When I was young, I hid behind my hair. Tilting my chin forward, I watched the world slide by between the pale strands, pretending indifference to the resentful body language of my increasingly miserable parents and their half-heartedly cryptic conversations, so easily decoded. I anticipated their end before they saw it, and made plans to go with my father when they finally split.
But I was missing a few crucial pieces of the puzzle, and stupidly, so was my mother. Neither of us predicted that other woman – the soon-to-be third wife. The son she would give my father, beginning his third tiny empire, negating the second. Negating me.
Now, from the static image in my hand, River stares straight into my eyes as though he knows a high-powered zoom lens is trained on him. As though he knows I am on the other side of it. His eyes aren’t the ice blue I share with my father. They’re Reid’s deep blue. Dark, like the sky at dusk in that split second after the sun disappears for the day. His mouth, too, is Reid’s. His button nose is mine.
What an unfair trick God decided to play on me. This dirty, scrawny, ill-clothed child is mine, and the vision I’ve carried of the life I gave him – when I’ve thought of him at all – was a lie. I thought he’d be cared for. Wanted. Loved.
Sitting across from Bethany Shank four hours ago, I refused to cry no matter how my eyes stung. ‘I want to see him.’ I heard the words I said aloud, followed by her intake of breath. She was no more shocked at me than I was at myself.
‘Well, let’s not make emotional dec–’
‘I. Want. To. See. Him,’ I said, my sub-zero gaze freezing her in place. ‘Find out what we need to do to make that happen.’
She cleared her throat and smiled blandly. ‘Arranging meetings is not a function of my investigative services, Ms Cameron.’

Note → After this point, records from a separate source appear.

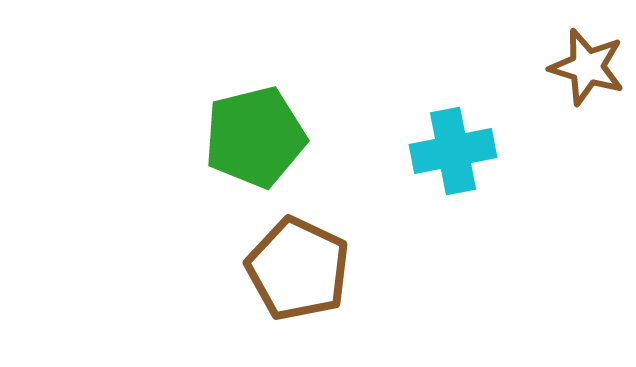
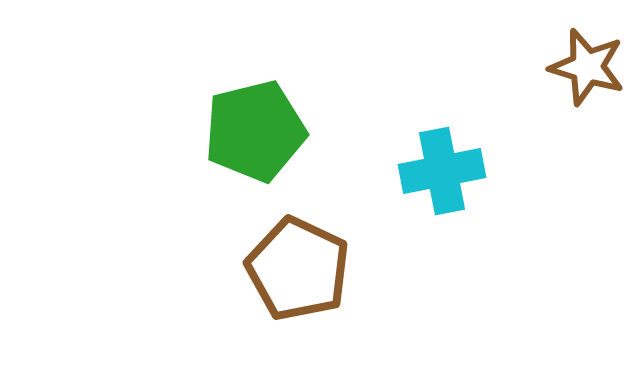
green pentagon: moved 6 px up
cyan cross: moved 11 px left, 20 px down
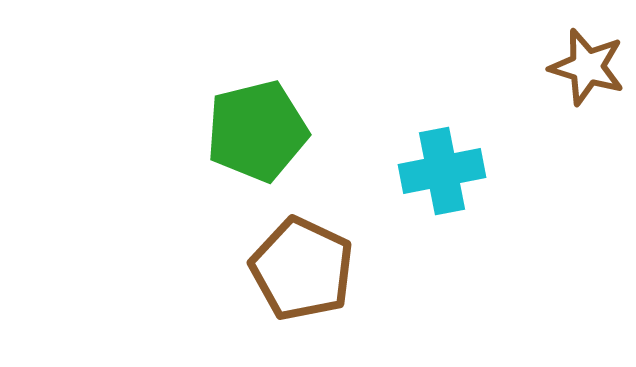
green pentagon: moved 2 px right
brown pentagon: moved 4 px right
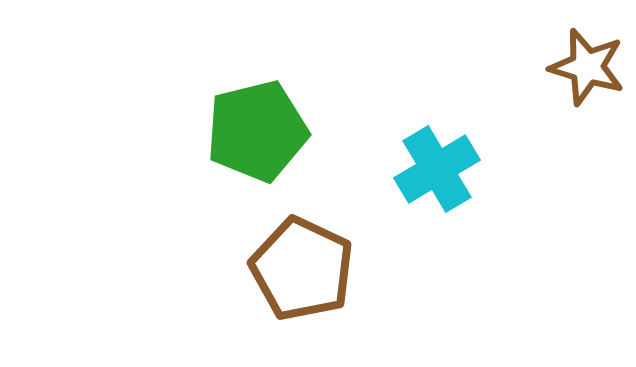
cyan cross: moved 5 px left, 2 px up; rotated 20 degrees counterclockwise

A good decade older than me, Ms Shank is yet another woman who wrongly imagined me to be a vaporous young Hollywood plaything. I tend to allow the world to think I’m spoiled and gullible. Not only is it mildly amusing most of the time, it makes for satisfying expressions of shock on the opposite side of the table during contract negotiations. Behind closed conference-room doors, I am my father’s daughter. My agent and manager know this. A handful of studio execs know this too.
I cocked an eyebrow. ‘I suggest you make it part of your services, Ms Shank.’
She drew herself up in the chair, her mouth falling open slightly.
Leaning forward, I fixed her with a concentrated stare. ‘You’re an investigator. I’m asking you to investigate. Are you concerned about further compensation? Do you require an advance of some sort? I was assured you were the best in the business. I would hate to have to report otherwise to potential clientele.’
Her face took on the mottled appearance of someone newly disabused of unjustified superiority. Ten minutes later, she left my apartment after assuring me that she would be in touch tomorrow with more information.
Once she took off, I fell on to the sofa and dredged up memories I’d never intended to exhume.